The Eagle of the 45th French Regiment, captured at Waterloo by Sergeant Ewart is kept in the Scottish United Services Museum in Edinburgh Castle. It is a trophy of the Scots Greys that has enormous significance and is treated with reverence. It was used as a symbol of the regiment on badges, guidons and accoutrements for 200 years. The origin of the Eagle was written up in the Bulletin of the Military Historical Society vol IX no.36 of May 1959, in an article by W A Thorburn:
The 45th was first raised in 1643 as Le Regiment La Reine Mere, the title being changed twice between the formation and 1791 when it was known as the 45th Regiment. By an order of the revolutionary National Assembly in Sep 1791 colours and standards were to include the fleur de lys and designs of red white and blue, with the regimental number. These flags seem to have been in use until 1794 when those of the Republic were adopted. The Republican design was basically a white field bearing the Fasces with blue and red designs on the borders. At this time the old regiments ceased to exist and the French infantry were organised as demi-brigades of three battalions each. The demi-brigades had the status of regiments and they were the troops that fought the battles of the First Republic.

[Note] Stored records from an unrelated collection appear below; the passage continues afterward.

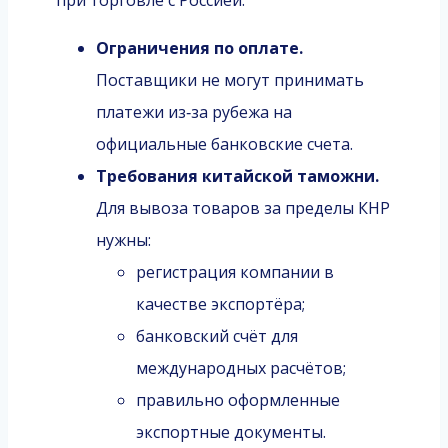
при торговле с Россией:
Ограничения по оплате.
Поставщики не могут принимать
платежи из‑за рубежа на
официальные банковские счета.
Требования китайской таможни.
Для вывоза товаров за пределы КНР
нужны:
регистрация компании в
качестве экспортёра;
банковский счёт для
международных расчётов;
правильно оформленные
экспортные документы.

When Napoleon arrived on the scene and became First Consul in Nov 1799 he revived the title of Regiment, the 45th receiving the title of 45me Regiment de Ligne in the infantry force of 90 regiments numbered 1 to 122 with 32 vacant numbers. In a decree of 1803 he ordered a uniform flag for the whole army consisting of the national colours arranged with a white diamond shape in the centre with red and blue triangles filling the corners. This version carried the Fasces and RF (Republique Francais). In 1804 Napoleon became Emperor and the Republican colours and standards were replaced by the Imperial Eagles and the inscription L'EMPEREUR DES FRANCAIS AU 45ME REGIMENT appeared. On 5 Dec 1804 all regiments paraded on the Champ de Mars and received their Eagles from the hands of the Emperor, on the scale of one to each battalion of infantry and squadron of cavalry.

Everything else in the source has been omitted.